Why Fine-tuning Beats Prompting for Satellite AI

The Problem with Prompting Satellite Models

When I started working on flood detection, the natural first move was to try zero-shot inference with a large foundation model. The results were bad — not "needs tuning" bad, but "completely useless for emergency response" bad.

The reason isn't that foundation models are weak. It's that satellite imagery is genuinely different from the data these models were trained on.

Sentinel-2 imagery has six to thirteen spectral bands, including near-infrared and short-wave infrared wavelengths that are invisible to the human eye and completely absent from the natural image datasets that most vision models train on. When you ask a model to "find flooded areas" in a false-color composite where water appears in a hue that has no natural-language equivalent, prompting does nothing. The model has no concept to attach to your instruction.

What Fine-tuning Actually Does Here

Fine-tuning isn't about teaching the model new words — it's about teaching it a new sensory vocabulary.

When I fine-tuned Prithvi EO-2.0 on the Sen1Floods11 benchmark, the model learned:

That specific combinations of NIR and SWIR reflectance values correspond to open water
That the spatial texture of flooded rice paddies differs from flooded urban areas in ways that matter
That cloud shadows produce spectral signatures that look like water but aren't

None of this is expressible as a prompt. It's pattern recognition over a measurement space that has no human-readable analog.

The Numbers

The baseline Prithvi-2.0 model achieves 0.14 IoU on flood detection out of the box.

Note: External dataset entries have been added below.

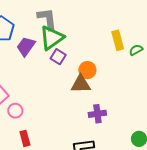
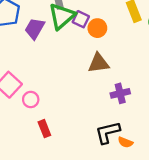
purple square: (58, 57) -> (81, 19), moved
orange circle: (87, 70) -> (97, 28), moved

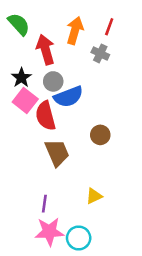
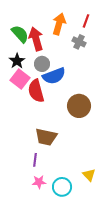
green semicircle: (19, 24) -> (20, 34), moved
brown circle: (100, 135) -> (79, 106), size x1.5
brown trapezoid: (57, 153) -> (46, 137), moved, turned 125
yellow triangle: (94, 196) -> (89, 175), moved, turned -48
pink star: (49, 232) -> (39, 182), size x0.6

After fine-tuning with a hybrid Dice + Focal loss function optimized for the severe class imbalance between flood and non-flood pixels, the same architecture achieves 0.72 IoU — a +437% improvement.

That jump isn't from better prompting. It's from showing the model 50,000 labeled satellite chips and letting it build internal representations that match the actual measurement physics.

When Prompting Does Work (and When It Doesn't)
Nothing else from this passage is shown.